Siamo noi i soldati che hanno fatto la guerra per liberare un continente (…). Siamo i vigili del fuoco accorsi alle Torri Gemelle l’11 settembre, siamo i volontari andati a combattere in Iraq e in Afghanistan. Siamo noi gli omosessuali che hanno versato il loro sangue nelle strade di San Francisco e di New York, proprio come il sangue versato su questo ponte. Siamo noi gli inventori del gospel, del jazz e del blues, del bluegrass e del country, dell’hip-hop e del rock’n’roll; è questa la nostra musica, con tutta la malinconica tristezza e la gioia scatenata della libertà (…).
La nostra marcia
È questa l’America. Non foto di repertorio o storia edulcorata, né tiepidi tentativi di definire alcuni di noi come più americani degli altri. Rispettiamo il passato, ma non lo rimpiangiamo. Non abbiamo timore del futuro, anzi, lo anticipiamo. L’America non è qualcosa di fragile: siamo grandi e, nelle parole di Whitman, sappiamo accogliere le moltitudini. Siamo chiassosi, variegati e pieni di energia, sempre giovani. Ecco perché qualcuno come John Lewis, all’età di 25 anni, si mise alla testa di una marcia storica.
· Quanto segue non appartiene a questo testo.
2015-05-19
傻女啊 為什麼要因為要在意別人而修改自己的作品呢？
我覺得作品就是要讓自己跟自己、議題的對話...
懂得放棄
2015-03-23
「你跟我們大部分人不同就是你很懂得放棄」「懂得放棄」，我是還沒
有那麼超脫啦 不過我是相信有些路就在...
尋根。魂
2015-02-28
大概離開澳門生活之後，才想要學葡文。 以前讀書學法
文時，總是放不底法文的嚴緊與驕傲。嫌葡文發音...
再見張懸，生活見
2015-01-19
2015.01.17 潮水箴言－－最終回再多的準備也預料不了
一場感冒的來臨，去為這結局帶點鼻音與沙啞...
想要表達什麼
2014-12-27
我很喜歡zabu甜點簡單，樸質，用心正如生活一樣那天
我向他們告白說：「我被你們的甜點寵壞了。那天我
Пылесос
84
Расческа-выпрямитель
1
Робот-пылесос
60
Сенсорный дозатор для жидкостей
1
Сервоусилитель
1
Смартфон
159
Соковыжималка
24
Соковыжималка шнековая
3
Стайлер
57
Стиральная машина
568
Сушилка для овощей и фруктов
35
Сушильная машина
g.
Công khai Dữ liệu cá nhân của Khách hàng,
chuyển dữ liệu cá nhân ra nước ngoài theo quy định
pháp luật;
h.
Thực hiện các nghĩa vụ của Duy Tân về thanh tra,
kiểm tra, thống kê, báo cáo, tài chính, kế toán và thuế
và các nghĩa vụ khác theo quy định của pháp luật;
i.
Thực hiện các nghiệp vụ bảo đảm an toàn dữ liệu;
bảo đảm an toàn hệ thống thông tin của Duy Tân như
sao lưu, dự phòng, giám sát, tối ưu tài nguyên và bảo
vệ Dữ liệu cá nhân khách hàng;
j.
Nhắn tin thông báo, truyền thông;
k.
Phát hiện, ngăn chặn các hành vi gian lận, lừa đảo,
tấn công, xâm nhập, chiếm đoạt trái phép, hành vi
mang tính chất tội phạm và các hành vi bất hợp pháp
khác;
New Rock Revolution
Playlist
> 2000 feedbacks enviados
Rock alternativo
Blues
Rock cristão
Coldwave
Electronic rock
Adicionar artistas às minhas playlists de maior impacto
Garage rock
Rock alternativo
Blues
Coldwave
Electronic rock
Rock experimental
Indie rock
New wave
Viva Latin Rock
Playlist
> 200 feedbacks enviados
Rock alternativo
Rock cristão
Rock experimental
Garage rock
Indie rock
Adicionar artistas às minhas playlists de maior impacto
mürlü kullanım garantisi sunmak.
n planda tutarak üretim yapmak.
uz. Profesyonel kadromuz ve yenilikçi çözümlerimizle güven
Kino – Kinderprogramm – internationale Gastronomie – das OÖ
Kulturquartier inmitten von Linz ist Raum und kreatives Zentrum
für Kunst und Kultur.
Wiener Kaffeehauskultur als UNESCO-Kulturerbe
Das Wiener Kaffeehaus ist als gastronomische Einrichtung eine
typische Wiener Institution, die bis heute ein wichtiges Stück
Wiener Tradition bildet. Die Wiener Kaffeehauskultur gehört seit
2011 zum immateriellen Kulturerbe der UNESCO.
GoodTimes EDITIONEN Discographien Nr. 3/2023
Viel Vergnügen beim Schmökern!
Perché Selma ci dimostra che l’America non è il progetto di questo o di quello. Perché la parola più potente della nostra democrazia è «noi». We The People . We Shall Overcome . Yes We Can . Questo spirito appartiene a tutti.
Cinquant’anni dopo quel Bloody Sunday, la nostra marcia non è ancora finita: ma il traguardo è vicino. Duecentotrentanove anni dopo la nascita della nostra nazione, la nostra unione non è ancora stata perfezionata. Ma il traguardo è vicino. Il nostro compito è reso più facile, perché qualcuno ci ha aiutato a superare il primo miglio. Quando pensiamo che la strada sia troppo difficile, ricordiamo questi primi viaggiatori per trarre forza dal loro esempio, ripetendo le parole del profeta Isaia: «Quelli che sperano nel Signore acquistano nuove forze, si alzano a volo come aquile, corrono e non si stancano, camminano e non si affaticano».
Onoriamo coloro che hanno camminato, e che ci hanno permesso di correre. Oggi tocca a noi correre, affinchè i nostri figli possano spiccare il volo. E non ci stancheremo, perché crediamo nella grandezza di Dio e crediamo nella sacra promessa di questo Paese.
Che Dio benedica quei combattenti per la giustizia che ci hanno lasciato, che Dio benedica gli Stati Uniti d’America.